Oats Bars with Choco Peanut Butter
Health bars are one of the most easiest and versatile bakes. I already have a recipe of oats-barley bars with bananas and a traditional granola bar recipe in the blog. These bars come very handy when you are on a healthy diet regime and you really want an energy booster after your morning jog or heavy workout. And did I tell you that these bars have zero added
sugar in it?? Yes! The entire sweetness is due to the dried fruits and a small amount of dark chocolate. The toasted nuts and pumpkin seeds add a nice crunch to it.
You can add or omit any nuts or dry fruits of your choice. These are not crispy, yet not at all crumbly. These do taste good and has a nice chewy texture too. You can wrap each piece in parchment paper or butter paper. I have got 24 bars each of dimension around 2.5 by 1 inches. You can refrigerate these bars for a longer shelf life.
Ingredients:
- Oats 200 gm (~2 cups)
- Salt a pinch
- Vanilla extract 1/2 tsp
- Dates 75 gm
- Pumpkin seeds 2 tbsp
- Cranberries 2 tbsp
- Prunes 2 tbsp
- Walnuts 7-8
- Almonds 10-12
- Kismis 2 tbsp
- Peanuts 100 gm
- Dark chocolate 50 gm
- Oil 1 tbsp
- Water 1-2 tbsp
Method:
- Dry roast the oats for 4-5 minutes.
- Roast the walnuts and almonds and chop them into small pieces.
- Roast the peanuts and remove the skin.
- Grate a block of dark chocolate or chop them into small pieces.
- Pulse the peanuts in a dry mixer jar in short bursts of 10-12 seconds. Scrape the sides regularly.
- Add the chocolate pieces and blitz again. Your choco peanut butter is ready.
- Chop the dates and churn it in the mixer.
- Take a mixing bowl and add the oats, salt, toasted nuts and chopped nuts, dried fruits, dates puree and mix well.

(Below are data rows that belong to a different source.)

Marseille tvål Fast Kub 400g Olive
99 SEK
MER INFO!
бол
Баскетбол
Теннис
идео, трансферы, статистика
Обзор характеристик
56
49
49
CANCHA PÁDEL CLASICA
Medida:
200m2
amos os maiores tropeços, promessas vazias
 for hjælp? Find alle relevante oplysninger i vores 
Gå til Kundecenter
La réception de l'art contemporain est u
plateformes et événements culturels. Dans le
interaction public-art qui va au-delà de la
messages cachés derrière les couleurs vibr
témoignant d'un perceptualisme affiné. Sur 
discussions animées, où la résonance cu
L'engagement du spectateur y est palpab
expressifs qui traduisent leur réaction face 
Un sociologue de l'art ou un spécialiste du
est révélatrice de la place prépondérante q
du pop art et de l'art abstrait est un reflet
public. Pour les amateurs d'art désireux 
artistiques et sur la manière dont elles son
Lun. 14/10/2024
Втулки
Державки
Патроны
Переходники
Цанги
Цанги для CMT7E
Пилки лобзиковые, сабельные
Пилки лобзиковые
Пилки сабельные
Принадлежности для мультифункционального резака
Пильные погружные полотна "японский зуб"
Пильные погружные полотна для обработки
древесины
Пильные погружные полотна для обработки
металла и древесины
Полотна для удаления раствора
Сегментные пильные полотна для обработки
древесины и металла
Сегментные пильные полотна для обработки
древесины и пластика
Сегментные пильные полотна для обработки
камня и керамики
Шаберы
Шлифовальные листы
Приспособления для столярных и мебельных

You may use your hands to ensure that the dates puree and prunes are incorporated well with the dry ingredients.
- Heat a pan and add the peanut chocolate butter, oil and water and warm it up.

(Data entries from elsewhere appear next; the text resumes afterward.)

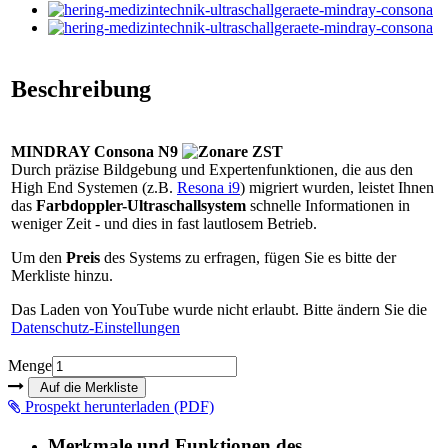
Beschreibung
MINDRAY Consona N9
Durch präzise Bildgebung und Expertenfunktionen, die aus den
High End Systemen (z.B.
Resona i9
) migriert wurden, leistet Ihnen
das
Farbdoppler-Ultraschallsystem
schnelle Informationen in
weniger Zeit - und dies in fast lautlosem Betrieb.
Um den
Preis
des Systems zu erfragen, fügen Sie es bitte der
Merkliste hinzu.
Das Laden von YouTube wurde nicht erlaubt. Bitte ändern Sie die
Datenschutz-Einstellungen
Menge
Prospekt herunterladen (PDF)
Merkmale und Funktionen des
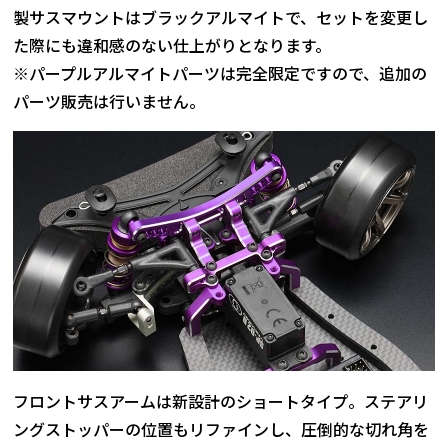
製サスマウントはブラックアルマイトで、セットを変更し
た際にも違和感のない仕上がりとなります。
※パープルアルマイトパーツは完全限定ですので、追加の
パーツ販売は行いません。
フロントサスアームは新設計のショートタイプ。ステアリ
ングストッパーの位置もリファインし、圧倒的な切れ角を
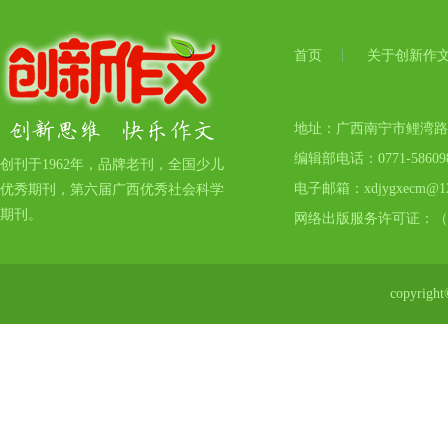
首页
关于创新作
地址：广西南宁市鲤湾路17号
编辑部电话：0771-5860
创刊于1962年，品牌老刊，全国少儿
电子邮箱：xdjygxecm@12
优秀期刊，第六届广西优秀社会科学
期刊。
网络出版服务许可证：（
copyr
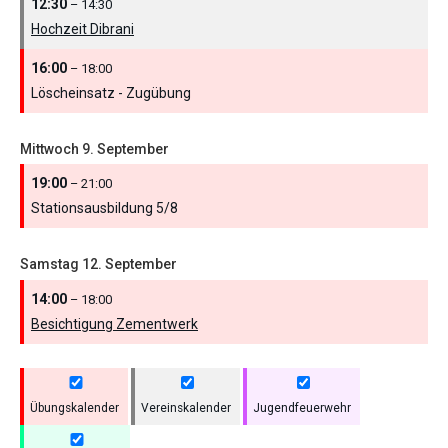
12:30
– 14:30
Hochzeit Dibrani
16:00
– 18:00
Löscheinsatz - Zugübung
Mittwoch
9.
September
19:00
– 21:00
Stationsausbildung 5/
8
Samstag
12.
September
14:00
– 18:00
Besichtigung Zementwerk
Übungskalender
Vereinskalender
Jugendfeuerwehr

- Add vanilla extract and mix well.
- Pour this mixture into the dry ingredients in the bowl or vice versa and mix thoroughly.
- Meanwhile preheat the oven at 150-160 degree Celsius for ten minutes.
- Take a 9 by 7 inches rectangular baking tray and line it with a big parchment paper with the extra part hanging on the sides. (This will help to demould the baked bars).
- Transfer the mixture into the prepared tin and press it firmly using a spatula. Press the edges firmly using an angular spatula, so that it bakes well and you get even pieces while cutting.
- Bake for 22-25 minutes and remove the tin from the oven.
- Allow it to cool for 10 minutes in the tin.
- Lift the parchment paper gently and place it on a wooden board.
- Use a sharp knife and cut it according to your liking. Do not slice like how you would slice bread or else it will crumble.
- Cool and store in airtight containers or refrigerate for a longer shelf life.
- Enjoy it after your morning workout or during the evening hunger pangs.